Extracted data entries
□ □ □

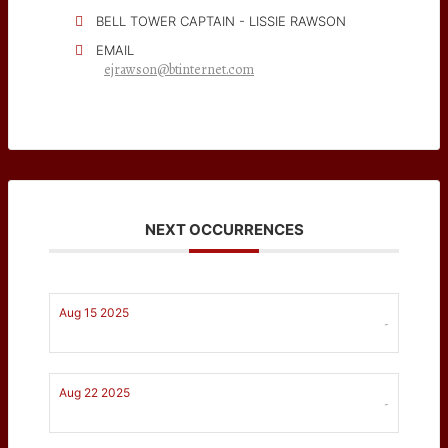
BELL TOWER CAPTAIN - LISSIE RAWSON
EMAIL
ejrawson@btinternet.com
NEXT OCCURRENCES
Aug 15 2025
-
Aug 22 2025
-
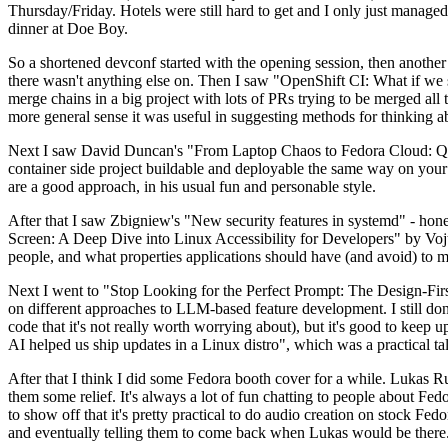
Thursday/Friday. Hotels were still hard to get and I only just managed 
dinner at Doe Boy.
So a shortened devconf started with the opening session, then another 
there wasn't anything else on. Then I saw "OpenShift CI: What if we st
merge chains in a big project with lots of PRs trying to be merged all t
more general sense it was useful in suggesting methods for thinking a
Next I saw David Duncan's "From Laptop Chaos to Fedora Cloud: Quadl
container side project buildable and deployable the same way on your 
are a good approach, in his usual fun and personable style.
After that I saw Zbigniew's "New security features in systemd" - hone
Screen: A Deep Dive into Linux Accessibility for Developers" by Vojt
people, and what properties applications should have (and avoid) to m
Next I went to "Stop Looking for the Perfect Prompt: The Design-Fir
on different approaches to LLM-based feature development. I still don't
code that it's not really worth worrying about), but it's good to kee
AI helped us ship updates in a Linux distro", which was a practical t
After that I think I did some Fedora booth cover for a while. Lukas 
them some relief. It's always a lot of fun chatting to people about Fe
to show off that it's pretty practical to do audio creation on stock Fed
and eventually telling them to come back when Lukas would be there.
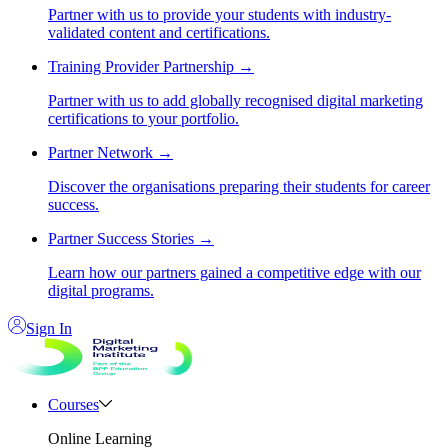
Partner with us to provide your students with industry-
validated content and certifications.
Training Provider Partnership
→
Partner with us to add globally recognised digital marketing
certifications to your portfolio.
Partner Network
→
Discover the organisations preparing their students for career
success.
Partner Success Stories
→
Learn how our partners gained a competitive edge with our
digital programs.
Sign In
Courses
Online Learning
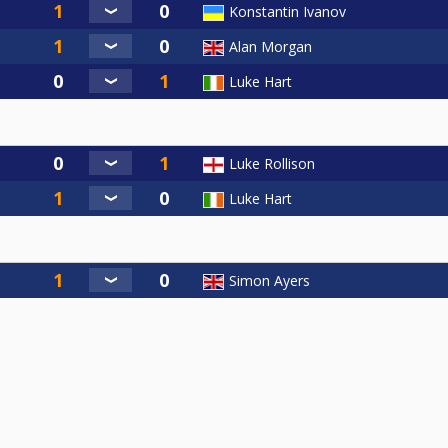
Konstantin Ivanov
Alan Morgan
Luke Hart
Luke Rollison
Luke Hart
Simon Ayers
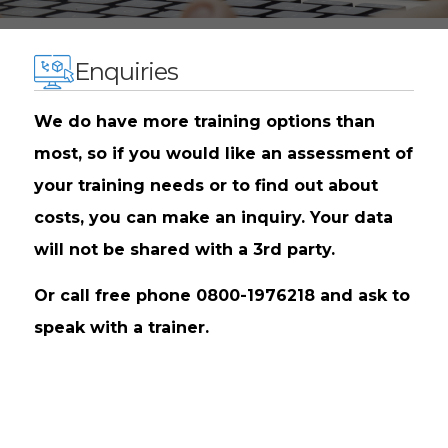
Enquiries
We do have more training options than
most, so if you would like an assessment of
your training needs or to find out about
costs, you can make an inquiry. Your data
will not be shared with a 3rd party.
Or call free phone 0800-1976218 and ask to
speak with a trainer.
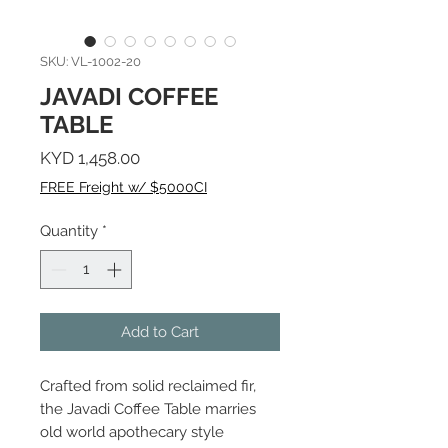
SKU: VL-1002-20
JAVADI COFFEE
TABLE
Price
KYD 1,458.00
FREE Freight w/ $5000CI
Quantity
*
Add to Cart
Crafted from solid reclaimed fir,
the Javadi Coffee Table marries
old world apothecary style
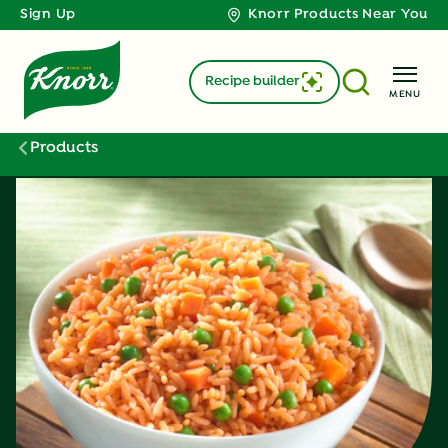
Sign Up
Knorr Products Near You
Recipe builder
MENU
Products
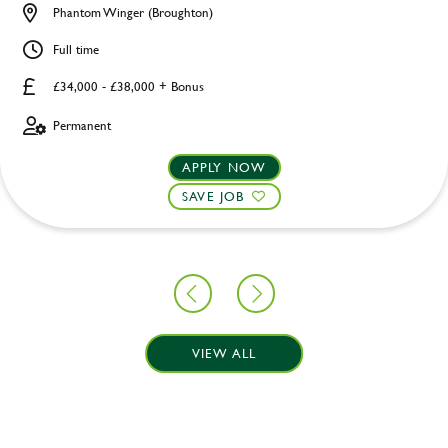
Phantom Winger (Broughton)
Full time
£34,000 - £38,000 + Bonus
Permanent
APPLY NOW
SAVE JOB
VIEW ALL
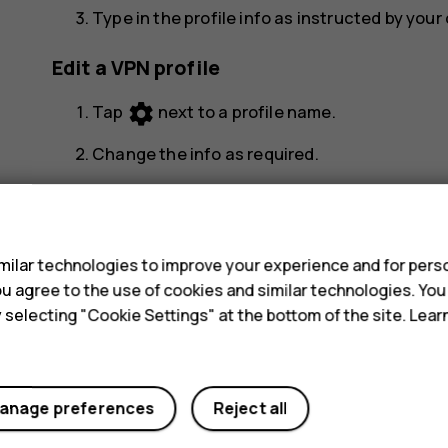
Type in the profile info as instructed by you
Edit a VPN profile
settings
Tap
next to a profile name.
Change the info as required.
Delete a VPN profile
s
settings
Tap
next to a profile name.
ilar technologies to improve your experience and for perso
Tap
FORGET VPN
.
 you agree to the use of cookies and similar technologies. Yo
y selecting "Cookie Settings" at the bottom of the site. Lea
anage preferences
Reject all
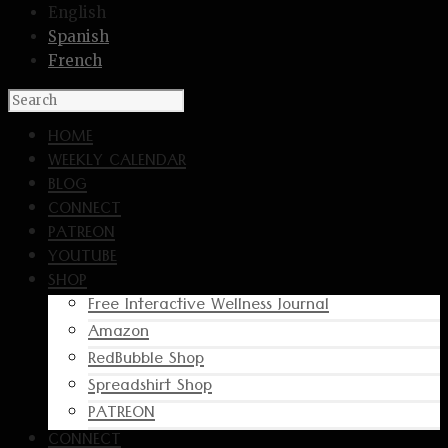
English
Spanish
French
HOME
WEEKLY CALENDAR
BLOG
CONNECT
PATREON
YOUTUBE
SHOP
Free Interactive Wellness Journal
Amazon
RedBubble Shop
Spreadshirt Shop
PATREON
CONNECT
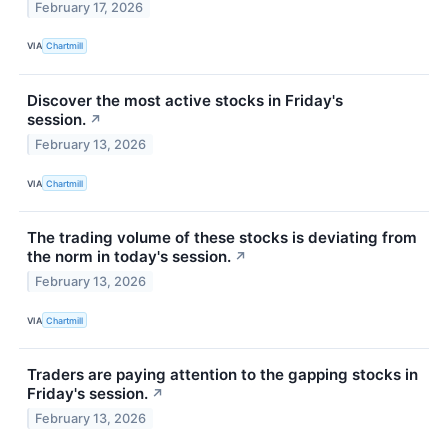
February 17, 2026
VIA
Chartmill
Discover the most active stocks in Friday's
session.
↗
February 13, 2026
VIA
Chartmill
The trading volume of these stocks is deviating from
the norm in today's session.
↗
February 13, 2026
VIA
Chartmill
Traders are paying attention to the gapping stocks in
Friday's session.
↗
February 13, 2026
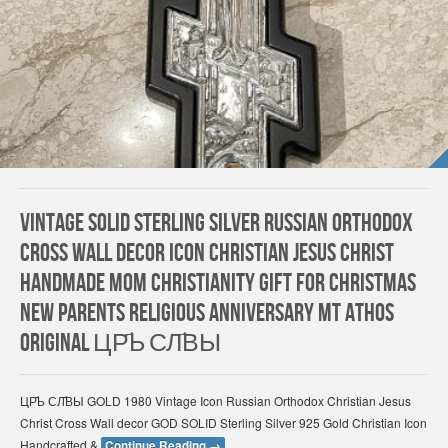
Vintage Solid Sterling Silver Russian Orthodox
Cross Wall Decor Icon Christian Jesus Christ
HANDMADE Mom Christianity gift for Christmas
New Parents Religious Anniversary Mt Athos
Original ЦР҃Ь СЛ҃ВЫ
ЦР҃Ь СЛ҃ВЫ GOLD 1980 Vintage Icon Russian Orthodox Christian Jesus
Christ Cross Wall decor GOD SOLID Sterling Silver 925 Gold Christian Icon
Handcrafted &
Continue Reading
→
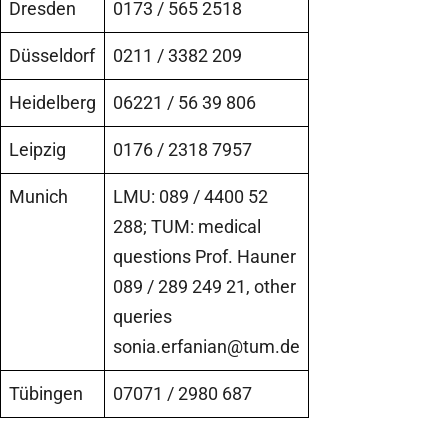
Dresden
0173 / 565 2518
Düsseldorf
0211 / 3382 209
Heidelberg
06221 / 56 39 806
Leipzig
0176 / 2318 7957
Munich
LMU: 089 / 4400 52
288; TUM: medical
questions Prof. Hauner
089 / 289 249 21, other
queries
sonia.erfanian@tum.de
Tübingen
07071 / 2980 687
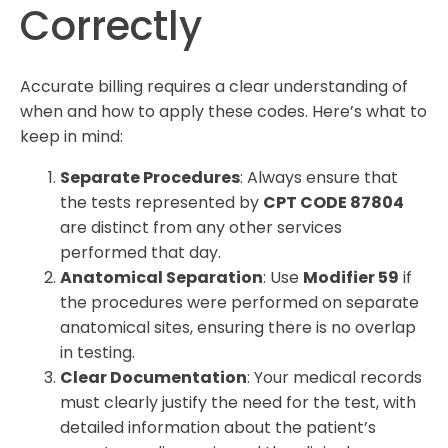
Correctly
Accurate billing requires a clear understanding of
when and how to apply these codes. Here’s what to
keep in mind:
Separate Procedures
: Always ensure that
the tests represented by
CPT CODE 87804
are distinct from any other services
performed that day.
Anatomical Separation
: Use
Modifier 59
if
the procedures were performed on separate
anatomical sites, ensuring there is no overlap
in testing.
Clear Documentation
: Your medical records
must clearly justify the need for the test, with
detailed information about the patient’s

□ □ □

TASK REQUIREMENTS:
Would you return the records exactly as written, minus any image?

YOUR SOLUTION:
BELL TOWER CAPTAIN - LISSIE RAWSON
EMAIL
ejrawson@btinternet.com
NEXT OCCURRENCES
Aug 15 2025
-
Aug 22 2025
-
Thursday/Friday. Hotels were still hard to get and I only just managed 
dinner at Doe Boy.
So a shortened devconf started with the opening session, then another 
there wasn't anything else on. Then I saw "OpenShift CI: What if we st
merge chains in a big project with lots of PRs trying to be merged all t
more general sense it was useful in suggesting methods for thinking a
Next I saw David Duncan's "From Laptop Chaos to Fedora Cloud: Quadl
container side project buildable and deployable the same way on your 
are a good approach, in his usual fun and personable style.
After that I saw Zbigniew's "New security features in systemd" - hone
Screen: A Deep Dive into Linux Accessibility for Developers" by Vojt
people, and what properties applications should have (and avoid) to m
Next I went to "Stop Looking for the Perfect Prompt: The Design-Fir
on different approaches to LLM-based feature development. I still don't
code that it's not really worth worrying about), but it's good to kee
AI helped us ship updates in a Linux distro", which was a practical t
After that I think I did some Fedora booth cover for a while. Lukas 
them some relief. It's always a lot of fun chatting to people about Fe
to show off that it's pretty practical to do audio creation on stock Fed
and eventually telling them to come back when Lukas would be there.
Partner with us to provide your students with industry-
validated content and certifications.
Training Provider Partnership
→
Partner with us to add globally recognised digital marketing
certifications to your portfolio.
Partner Network
→
Discover the organisations preparing their students for career
success.
Partner Success Stories
→
Learn how our partners gained a competitive edge with our
digital programs.
Sign In
Courses
Online Learning
Konstantin Ivanov
Alan Morgan
Luke Hart
Luke Rollison
Luke Hart
Simon Ayers
Enquiries
We do have more training options than
most, so if you would like an assessment of
your training needs or to find out about
costs, you can make an inquiry. Your data
will not be shared with a 3rd party.
Or call free phone 0800-1976218 and ask to
speak with a trainer.
SKU: VL-1002-20
JAVADI COFFEE
TABLE
Price
KYD 1,458.00
FREE Freight w/ $5000CI
Quantity
*
Add to Cart
Crafted from solid reclaimed fir,
the Javadi Coffee Table marries
old world apothecary style
Sign Up
Knorr Products Near You
Recipe builder
MENU
Products
Phantom Winger (Broughton)
Full time
£34,000 - £38,000 + Bonus
Permanent
APPLY NOW
SAVE JOB
VIEW ALL
Type in the profile info as instructed by you
Edit a VPN profile
settings
Tap
next to a profile name.
Change the info as required.
Delete a VPN profile
s
settings
Tap
next to a profile name.
ilar technologies to improve your experience and for perso
Tap
FORGET VPN
.
 you agree to the use of cookies and similar technologies. Yo
y selecting "Cookie Settings" at the bottom of the site. Lea
anage preferences
Reject all
English
Spanish
French
HOME
WEEKLY CALENDAR
BLOG
CONNECT
PATREON
YOUTUBE
SHOP
Free Interactive Wellness Journal
Amazon
RedBubble Shop
Spreadshirt Shop
PATREON
CONNECT
February 17, 2026
VIA
Chartmill
Discover the most active stocks in Friday's
session.
↗
February 13, 2026
VIA
Chartmill
The trading volume of these stocks is deviating from
the norm in today's session.
↗
February 13, 2026
VIA
Chartmill
Traders are paying attention to the gapping stocks in
Friday's session.
↗
February 13, 2026
Vintage Solid Sterling Silver Russian Orthodox
Cross Wall Decor Icon Christian Jesus Christ
HANDMADE Mom Christianity gift for Christmas
New Parents Religious Anniversary Mt Athos
Original ЦР҃Ь СЛ҃ВЫ
ЦР҃Ь СЛ҃ВЫ GOLD 1980 Vintage Icon Russian Orthodox Christian Jesus
Christ Cross Wall decor GOD SOLID Sterling Silver 925 Gold Christian Icon
Handcrafted &
Continue Reading
→
Dresden
0173 / 565 2518
Düsseldorf
0211 / 3382 209
Heidelberg
06221 / 56 39 806
Leipzig
0176 / 2318 7957
Munich
LMU: 089 / 4400 52
288; TUM: medical
questions Prof. Hauner
089 / 289 249 21, other
queries
sonia.erfanian@tum.de
Tübingen
07071 / 2980 687
Correctly
Accurate billing requires a clear understanding of
when and how to apply these codes. Here’s what to
keep in mind:
Separate Procedures
: Always ensure that
the tests represented by
CPT CODE 87804
are distinct from any other services
performed that day.
Anatomical Separation
: Use
Modifier 59
if
the procedures were performed on separate
anatomical sites, ensuring there is no overlap
in testing.
Clear Documentation
: Your medical records
must clearly justify the need for the test, with
detailed information about the patient’s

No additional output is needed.